Task requirements >> Find how many lines below hold "Brochure", and give that number as the entire answer.

Exercise input >>
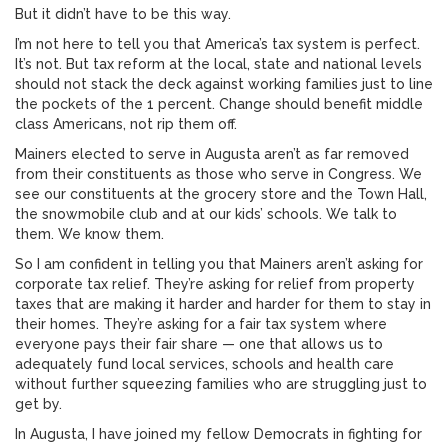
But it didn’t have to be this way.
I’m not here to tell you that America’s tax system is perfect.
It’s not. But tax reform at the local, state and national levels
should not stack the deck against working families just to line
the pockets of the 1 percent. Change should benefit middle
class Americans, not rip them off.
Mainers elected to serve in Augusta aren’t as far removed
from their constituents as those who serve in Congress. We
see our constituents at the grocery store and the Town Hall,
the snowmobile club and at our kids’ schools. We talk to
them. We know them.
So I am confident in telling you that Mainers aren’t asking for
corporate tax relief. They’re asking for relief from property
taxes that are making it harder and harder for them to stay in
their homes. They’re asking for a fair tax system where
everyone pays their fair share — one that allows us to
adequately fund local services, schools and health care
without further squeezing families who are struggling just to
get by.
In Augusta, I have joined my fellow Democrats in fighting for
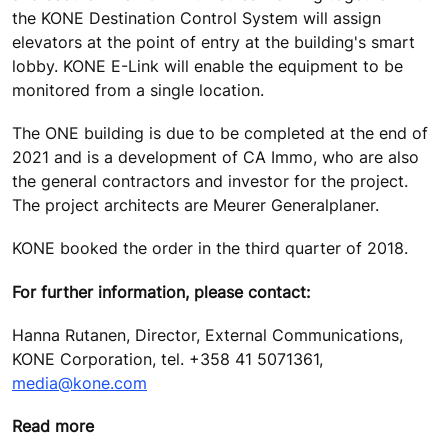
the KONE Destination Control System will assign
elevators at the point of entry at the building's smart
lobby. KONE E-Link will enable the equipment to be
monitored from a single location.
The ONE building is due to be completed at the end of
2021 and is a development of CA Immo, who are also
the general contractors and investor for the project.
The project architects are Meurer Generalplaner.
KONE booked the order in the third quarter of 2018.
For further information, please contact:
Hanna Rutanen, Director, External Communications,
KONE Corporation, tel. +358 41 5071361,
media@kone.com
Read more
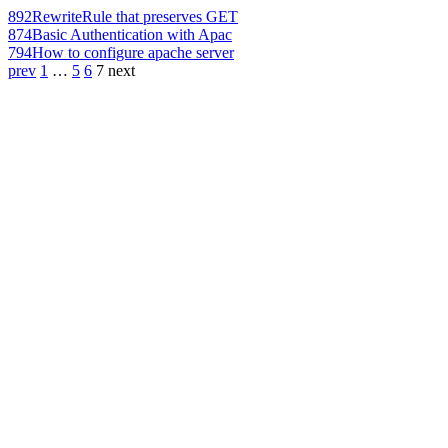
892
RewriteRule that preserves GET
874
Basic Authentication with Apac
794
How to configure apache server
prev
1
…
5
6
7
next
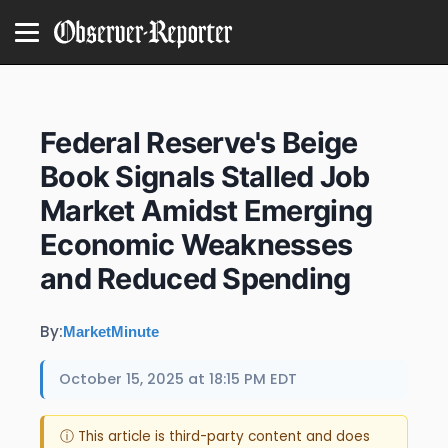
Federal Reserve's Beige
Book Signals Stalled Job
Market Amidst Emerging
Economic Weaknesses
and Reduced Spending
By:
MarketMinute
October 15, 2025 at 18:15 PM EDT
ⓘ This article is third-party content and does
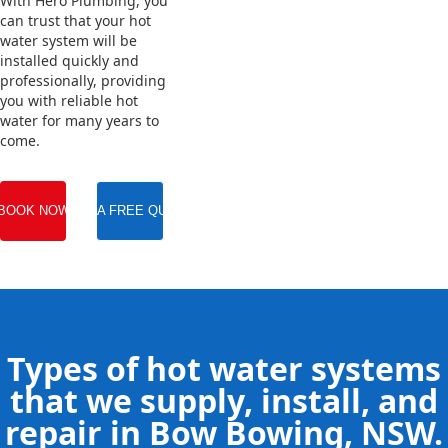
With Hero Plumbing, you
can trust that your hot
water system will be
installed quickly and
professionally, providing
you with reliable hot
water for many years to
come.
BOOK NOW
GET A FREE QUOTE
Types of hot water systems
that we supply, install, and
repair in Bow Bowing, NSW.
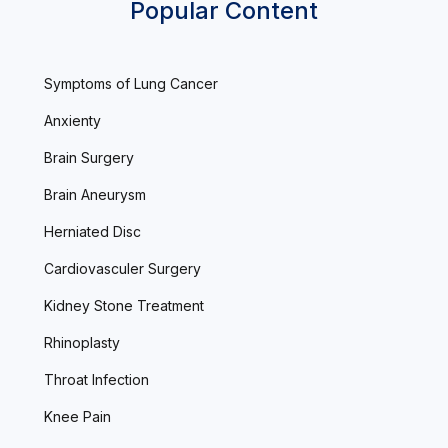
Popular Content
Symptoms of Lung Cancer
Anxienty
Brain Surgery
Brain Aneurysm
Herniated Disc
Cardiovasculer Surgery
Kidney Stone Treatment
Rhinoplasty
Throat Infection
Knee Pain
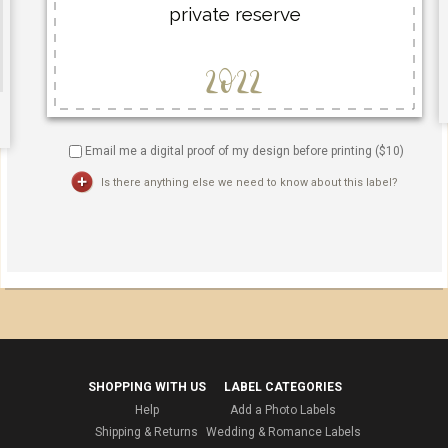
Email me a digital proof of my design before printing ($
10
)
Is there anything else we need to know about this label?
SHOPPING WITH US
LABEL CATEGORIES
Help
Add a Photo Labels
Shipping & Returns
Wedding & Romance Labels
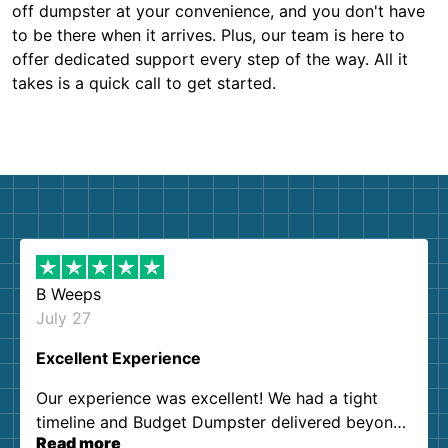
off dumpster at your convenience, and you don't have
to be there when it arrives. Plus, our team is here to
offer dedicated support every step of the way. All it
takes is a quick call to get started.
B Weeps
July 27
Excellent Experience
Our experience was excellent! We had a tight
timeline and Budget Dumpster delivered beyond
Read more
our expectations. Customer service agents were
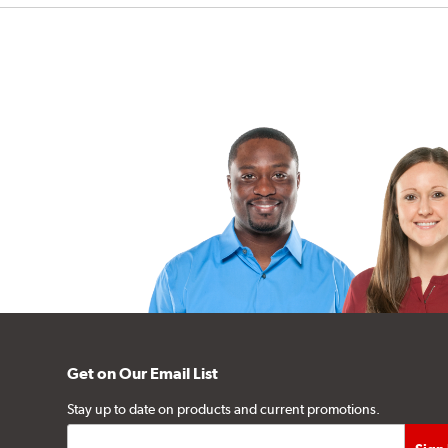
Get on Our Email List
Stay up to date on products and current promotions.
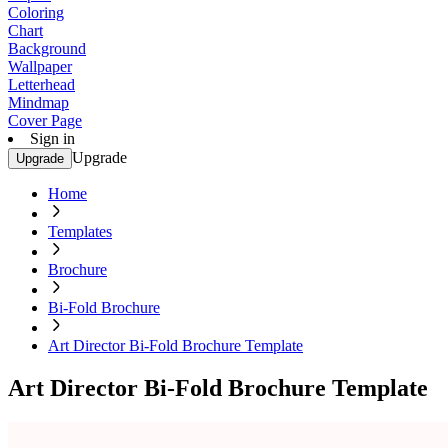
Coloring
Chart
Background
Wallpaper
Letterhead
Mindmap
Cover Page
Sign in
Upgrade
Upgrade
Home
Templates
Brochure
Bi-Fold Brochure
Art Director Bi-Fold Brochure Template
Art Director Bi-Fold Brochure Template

Response to the task >> 4